4.7 Hypothesis testing

OK, now we are going to discuss a concept of hypothesis testing. But first let’s go through an example from everyday life that we know or at least can imagine. Ready?

4.7.1 A game of tennis

So imagine there is a group of people and among them two amateur tennis players: John and Peter. Everyone wants to know which one of them is a better tennis player. Well, there is only one way to find out. Let’s play some games!

As far as I’m aware a tennis match can end with a win of one player, the other loses (there are no draws). Before the games the people set the rules.

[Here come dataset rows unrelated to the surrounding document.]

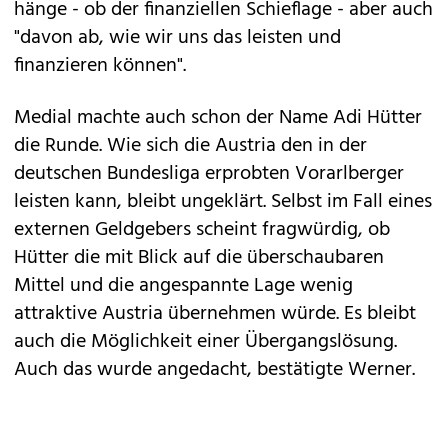
hänge - ob der finanziellen Schieflage - aber auch
"davon ab, wie wir uns das leisten und
finanzieren können".
Medial machte auch schon der Name Adi Hütter
die Runde. Wie sich die Austria den in der
deutschen Bundesliga erprobten Vorarlberger
leisten kann, bleibt ungeklärt. Selbst im Fall eines
externen Geldgebers scheint fragwürdig, ob
Hütter die mit Blick auf die überschaubaren
Mittel und die angespannte Lage wenig
attraktive Austria übernehmen würde. Es bleibt
auch die Möglichkeit einer Übergangslösung.
Auch das wurde angedacht, bestätigte Werner.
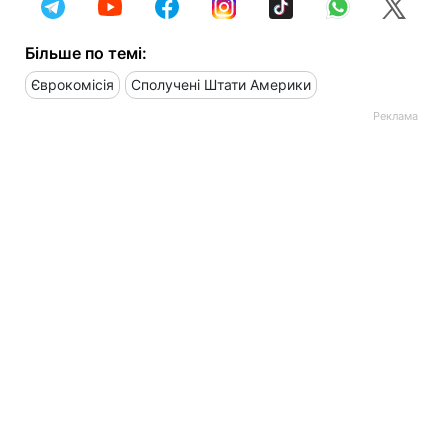
Більше по темі:
Єврокомісія
Сполучені Штати Америки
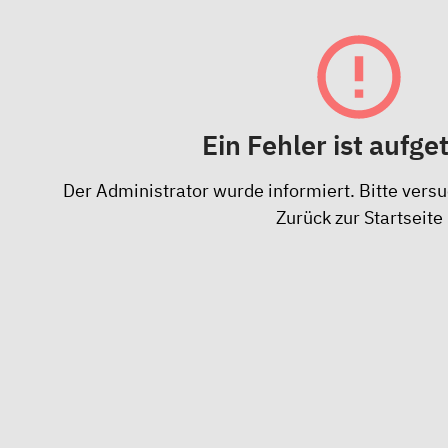
Ein Fehler ist aufge
Der Administrator wurde informiert. Bitte versu
Zurück zur Startseite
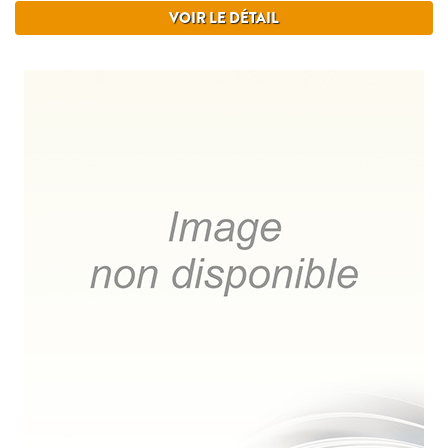
VOIR LE DÉTAIL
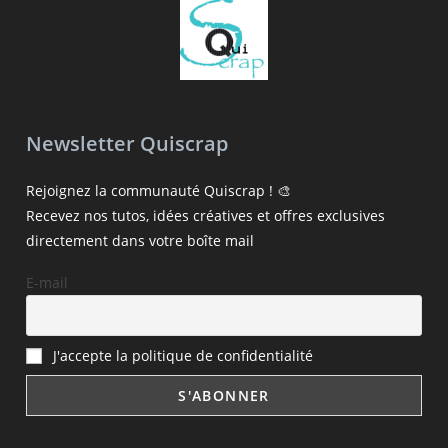
Newsletter Quiscrap
Rejoignez la communauté Quiscrap ! 🎨
Recevez nos tutos, idées créatives et offres exclusives
directement dans votre boîte mail
E-mail
J'accepte la politique de confidentialité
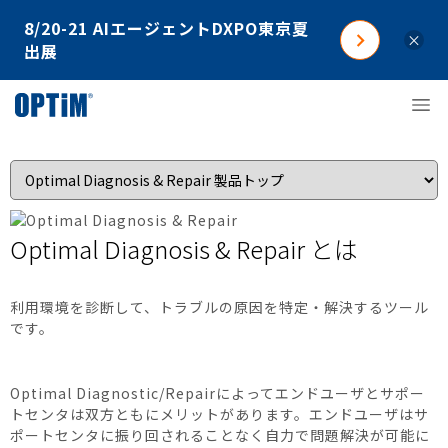
8/20-21 AIエージェントDXPO東京夏
×
出展
Optimal Diagnosis & Repair とは
利用環境を診断して、トラブルの原因を特定・解決するツール
です。
Optimal Diagnostic/Repairによってエンドユーザとサポー
トセンタは双方ともにメリットがあります。エンドユーザはサ
ポートセンタに振り回されることなく自力で問題解決が可能に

Everyone agrees that the players will play six games. To prove their supremacy a player must win all six games (six wins in a row are unlikely to happen by accident, I hope we can all agree on that). The series of games ends with the result 0-6 for Peter. According to the previously set rules he is declared the local champion.

Believe it or not but this is what statisticians do. Of course they use more formal methodology and some mathematics, but still, this is what they do:

And that’s how it is, only that statisticians prefer to rely on probabilities instead of absolute numbers. So in our case a statistician says:

“I assume that \(H_{0}\) is true. Then I will conduct the experiment and record the result. I will calculate the probability of such a result (or a more extreme result) happening by chance. If it is small enough, let’s say 5% or less (\(prob \le 0.05\)), then the result is unlikely to have occurred by accident. Therefore I will reject my initial assumption (\(H_{0}\)) and choose the alternative (\(H_{A}\)). Otherwise I will stay with my initial assumption.”

Let’s see such a process in practice and connect it with what we already know.

4.7.2 Tennis - computer simulation

First a computer simulation.

# result of 6 tennis games under H0 (equally strong tennis players)
function getResultOf6TennisGames()
    return sum(Rand.rand(0:1, 6)) # 0 means John won, 1 means Peter won
end

Rand.seed!(321)
tennisGames = [getResultOf6TennisGames() for _ in 1:100_000]
tennisCounts = getCounts(tennisGames)
tennisProbs = getProbs(tennisCounts)

Here getResultOf6TennisGames returns a result of 6 games under \(H_0\) (both players got equal probability to win a game). When John wins a game then we get 0, when Peter we get 1. So if after running getResultOf6TennisGames we get, e.g. 4 we know that Peter won 4 games and John won 2 games. We repeat the experiment 100’000 times to get a reliable estimate of the results distribution.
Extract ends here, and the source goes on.